Culture

Feeling Yucky? Google Thinks It Knows What's Wrong With You.

Image via Google

Google is working to help you sort through health information on the Internet. 

Google recently announced that it will make it easier for us to get answers when we experience an ailment. Currently, a Google search for a symptom brings up a list of sites that cover health issues, such as WebMD, Wikipedia and numerous others, some filled with drug ads.

While, you can go to one of these sites and generally learn about the various causes, ranging from something very minor to more serious, there’s little way to know where you fall on the spectrum.

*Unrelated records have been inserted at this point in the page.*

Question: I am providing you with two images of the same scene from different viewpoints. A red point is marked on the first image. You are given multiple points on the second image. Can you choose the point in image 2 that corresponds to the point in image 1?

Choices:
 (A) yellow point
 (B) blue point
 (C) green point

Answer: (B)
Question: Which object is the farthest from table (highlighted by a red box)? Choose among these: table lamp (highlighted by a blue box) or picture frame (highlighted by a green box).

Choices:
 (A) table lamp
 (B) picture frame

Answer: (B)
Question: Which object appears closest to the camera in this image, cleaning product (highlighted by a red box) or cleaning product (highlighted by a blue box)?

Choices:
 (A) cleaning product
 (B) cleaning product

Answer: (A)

Google now wants to do more than just provide a list of possibilities; they will tell us what’s the most likely ailment, what to do about it, and when to visit a doctor. Google will present their information using their “Knowledge Graph” format that adds its curated information to a window at the top or to the side of the page.

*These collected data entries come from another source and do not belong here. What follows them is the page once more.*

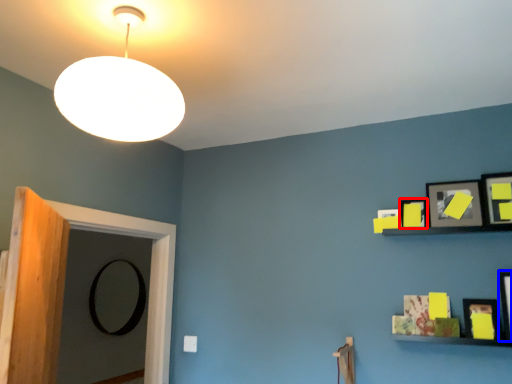 Question: Among these objects, which one is nearest to the camera, picture frame (highlighted by a red box) or picture frame (highlighted by a blue box)?

Choices:
 (A) picture frame
 (B) picture frame

Answer: (B) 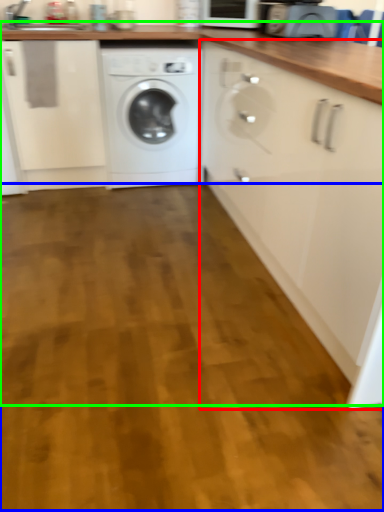 Question: Which object is positioned farthest from cabinetry (highlighted by a red box)? Select from plain (highlighted by a blue box) and counter (highlighted by a green box).

Choices:
 (A) plain
 (B) counter

Answer: (A) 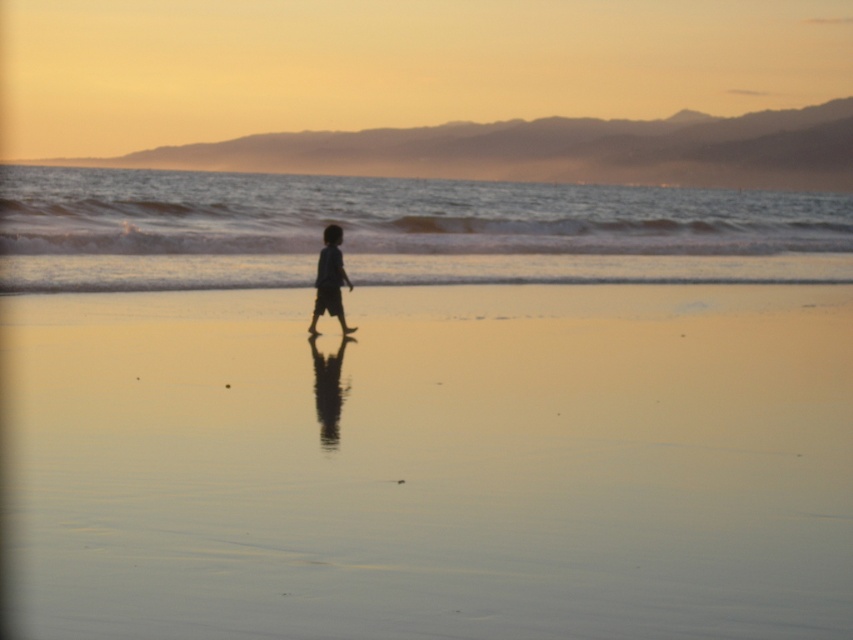 You are standing on the beach and want to place a small flag exactly where the smooth sand at center meets the clear water at center. Based on the scene description, where would you place the flag?

The smooth sand at center is shorter than clear water at center, so you should place the flag where the smooth sand at center ends and the clear water at center begins, which is closer to the land since the sand area is lower than the water area.

You are standing on the beach and see the clear water at center and the silhouette cotton boy at center. Which object is positioned to the left?

The clear water at center is to the left of the silhouette cotton boy at center, so the clear water at center is positioned to the left.

Based on the photo, you are a photographer trying to capture the silhouette cotton boy at center and the smooth sand at center in a single shot. Since the boy is moving towards the water, where should you position yourself relative to the boy to ensure both elements are in frame?

You should position yourself to the left of the silhouette cotton boy at center. This way, the smooth sand at center to the right of the silhouette cotton boy at center will be visible in the frame along with the boy. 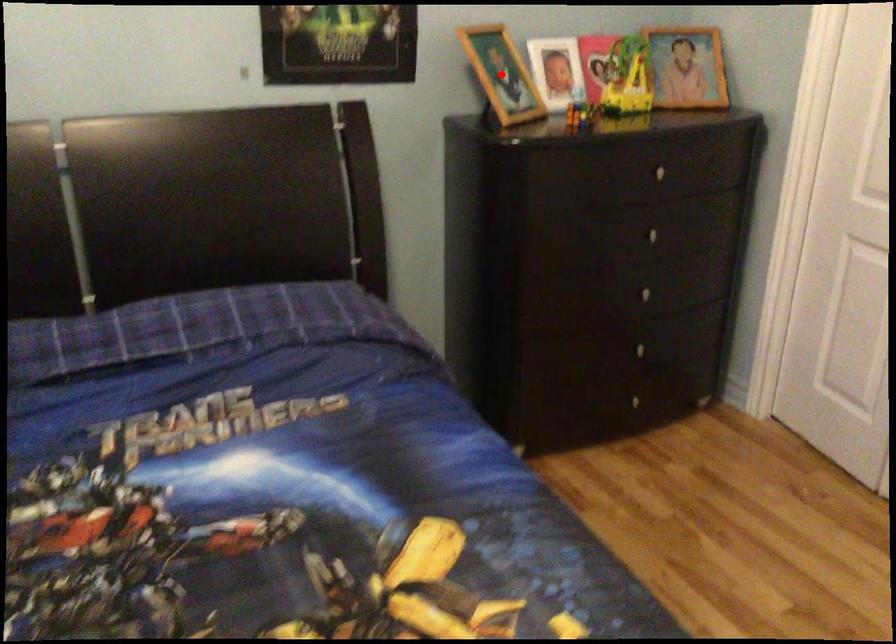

Google’s official blog post notes that roughly 1 percent of the searches on Google are about symptoms, which is equivalent to millions of searches a month. But, according to Google, today’s search results can sometimes be confusing and result in unnecessary anxiety and stress.

When you enter a symptom with their new approach such as “headache on one side,” Google will display a list of related conditions (headache, migraine, tension headache, cluster headache, sinusitis, and common cold).  For individual symptoms like “headache,” they’ll also provide an overview, as well as information on how you can treat it yourself, and when you should visit your doctor. Google’s goal is to help you to learn more about the health conditions related to your symptoms, help you do more research, and figure out when you need the help of an expert.

Of course, searching for symptoms can be useful to learn about possible causes, but Google encourages you to consult your doctor. Expect to see this rolled out over the next few weeks, first in English in the U.S. and then to International markets later.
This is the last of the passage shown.